Pyramid offers an easy way to add this header to all relevant (HTML) responses. This is done by installing an event listener which waits for new responses. Whenever a response is created, the new event listener runs through the following requirements check:
- If the requesting user agent is Internet Explorer;
- And the content-type of the response is a form of HTML;
- Then add the
X-UA-Compatible
header to the response’s header dictionary, directing IE to use edge mode.
from pyramid import events
@events.subscriber(events.NewResponse)
def add_xua_header(event):
"""Adds the X-UA-Compatible header for HTML responses to IE."""
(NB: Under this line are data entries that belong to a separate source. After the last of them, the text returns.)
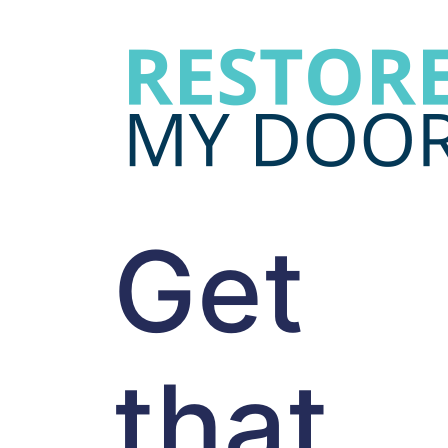
Get
that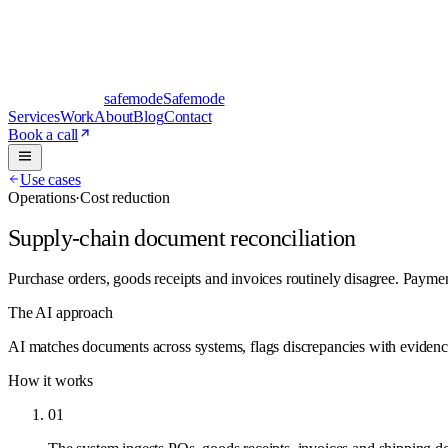
safe
mode
Safemode
Services
Work
About
Blog
Contact
Book a call
Use cases
Operations
·
Cost reduction
Supply-chain document reconciliation
Purchase orders, goods receipts and invoices routinely disagree. Payme
The AI approach
AI matches documents across systems, flags discrepancies with evidence a
How it works
01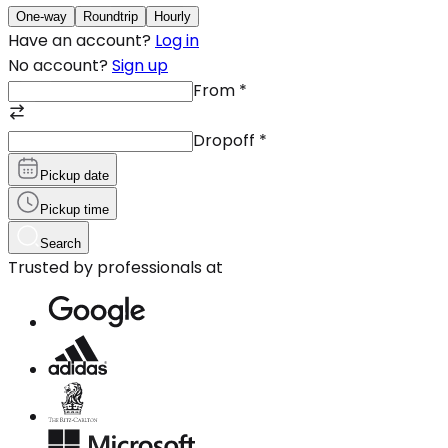
One-way
Roundtrip
Hourly
Have an account?
Log in
No account?
Sign up
From
*
Dropoff
*
Pickup date
Pickup time
Search
Trusted by professionals at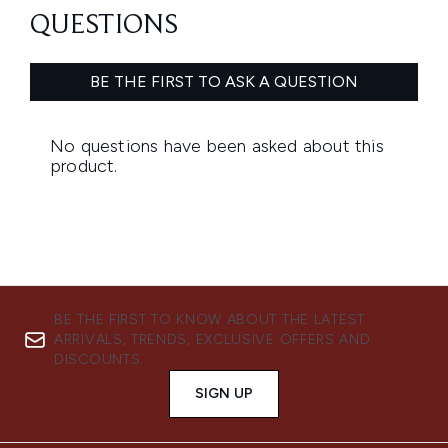
BE THE FIRST TO KNOW ABOUT THE LATEST
ARRIVALS, TRENDS, EXCLUSIVE OFFERS AND
DISCOUNTS.
SIGN UP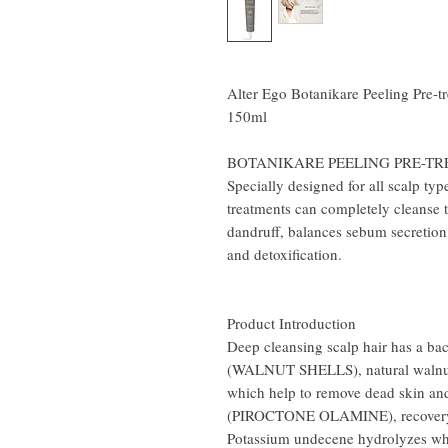
Alter Ego Botanikare Peeling Pre-
150ml
BOTANIKARE PEELING PRE-T
Specially designed for all scalp typ
treatments can completely cleanse t
dandruff, balances sebum secretion 
and detoxification.
Product Introduction
Deep cleansing scalp hair has a bact
(WALNUT SHELLS), natural walnut sh
which help to remove dead skin and 
(PIROCTONE OLAMINE), recovery T
Potassium undecene hydrolyzes w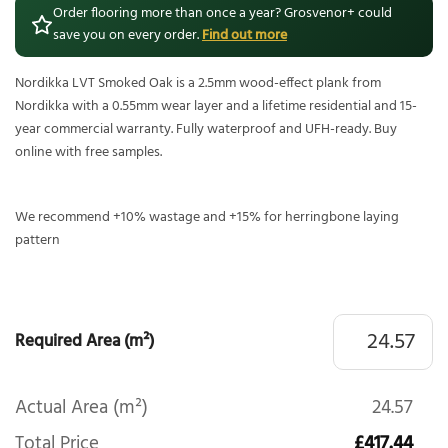
Order flooring more than once a year? Grosvenor+ could
save you on every order.
Find out more
Nordikka LVT Smoked Oak is a 2.5mm wood-effect plank from
Nordikka with a 0.55mm wear layer and a lifetime residential and 15-
year commercial warranty. Fully waterproof and UFH-ready. Buy
online with free samples.
We recommend +10% wastage and +15% for herringbone laying
pattern
Required Area (m²)
Actual Area (m²)
24.57
Total Price
£417.44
if ('MSIE' in (event.request.user_agent or '') and
'html' in (event.response.content_type or '')):
event.response.headers['X-UA-Compatible'] = 'IE=edge,chrome=1'
Both of the conditionals check against the attribute or an empty string. This is done because a client can perform a request without a user-agent
header, and in certain cases a content-type
header is not provided. Falling back to strings ensures the check fails without raising an exception for trying to iterate on None
.
Place this script with your other events, or in a file somewhere in your Pyramid project. This decorator method depends on the use of config.scan()
. More about events and how to use them can be found in the Pyramid docs.
Other concerns
Aaron Layton of ValidateThis mentions two other concerns with the meta tag solution:
- Rendering speed. Once Explorer finds this tag, rendering needs to be restarted. By supplying this information as a header, Internet Explorer knows ahead of time what mode to operate in.
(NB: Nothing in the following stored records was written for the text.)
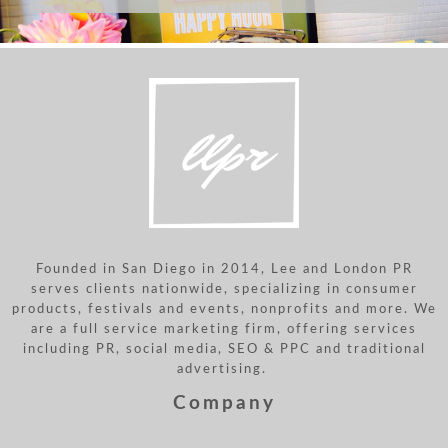
Founded in San Diego in 2014, Lee and London PR
serves clients nationwide, specializing in consumer
products, festivals and events, nonprofits and more. We
are a full service marketing firm, offering services
including PR, social media, SEO & PPC and traditional
advertising.
Company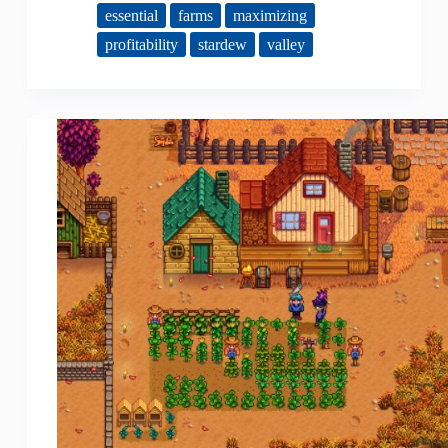
essential
farms
maximizing
profitability
stardew
valley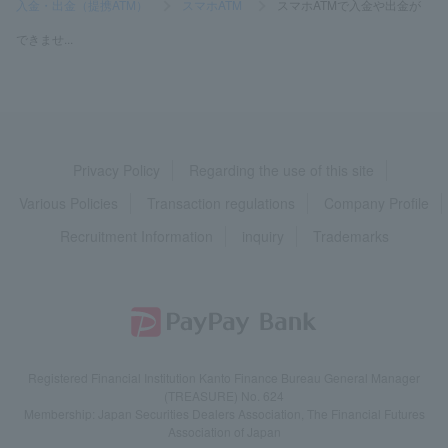
入金・出金（提携ATM）
>
スマホATM
>
スマホATMで入金や出金が
できませ...
Privacy Policy
Regarding the use of this site
Various Policies
Transaction regulations
Company Profile
Recruitment Information
inquiry
Trademarks
Registered Financial Institution Kanto Finance Bureau General Manager
(TREASURE) No. 624
Membership: Japan Securities Dealers Association, The Financial Futures
Association of Japan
- Download speed and bandwidth usage concerns. The header takes up less bytes than the meta tag and selectively serving it to only explorer reduces bandwidth consumption even further.
His first argument is a solid one. As mentioned the difference is a fraction of a second, but it’s a definite benefit. The delay introduced by the rendering restart can be reduced by placing the meta tag at the top of the <head>
, just after the charset definition (though you should probably make that a header as well, for similar reasons).
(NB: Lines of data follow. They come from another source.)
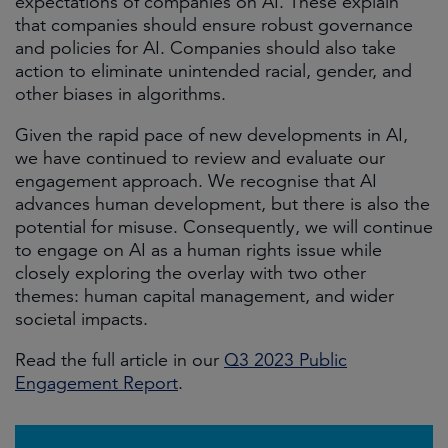
expectations of companies on AI. These explain
that companies should ensure robust governance
and policies for AI. Companies should also take
action to eliminate unintended racial, gender, and
other biases in algorithms.
Given the rapid pace of new developments in AI,
we have continued to review and evaluate our
engagement approach. We recognise that AI
advances human development, but there is also the
potential for misuse. Consequently, we will continue
to engage on AI as a human rights issue while
closely exploring the overlay with two other
themes: human capital management, and wider
societal impacts.
Read the full article in our
Q3 2023 Public
Engagement Report
.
The second argument I think is not very convincing. With content compression enabled, it’s in fact likely that the header will consume more space. Pretty much every decent web server has gzip (or its less respected cousin deflate) compression enabled. In typical cases this will compress transmitted HTML (and thus the X-UA-Compatible
meta tag) to roughly 30% of the original size. The HTTP specification doesn’t contain header compression, and TLS header compression is a really bad idea, so the comparison is compressed HTML vs uncompressed header.
Uncompressed, the header solution is 35 bytes against 64 for the meta tag. Looking at the actual bytes-over-the-wire number, the meta tag is good for ~22 bytes against 35 bytes for the header. 50% more bandwidth by making it a header — yes, but the difference is marginal, likely not more than 0.1% of your page size. The decision for supplying X-UA-Compatible
as either HTTP header or meta tag depends on how you want to solve the problem you’re having, not on the bandwidth differences.
Postscript
Irony demands that this blog theme contains the X-UA-Compatible
meta tag. There’s no way to solve this on the application layer of this blog, given that the application layer is simply not there; there are only static files (see the initial post for details). With no application code to determine whether or not to set the header, the remaining option is to set it from the HTTP daemon.
While this is certainly a feasible solution, it would mean that parts far away from the frontend code (HTML, CSS) control frontend behavior. Experience has taught me that this sort of sharding makes bugs both more likely to happen and harder to find. Configuration management would help with that, but that’s another topic entirely.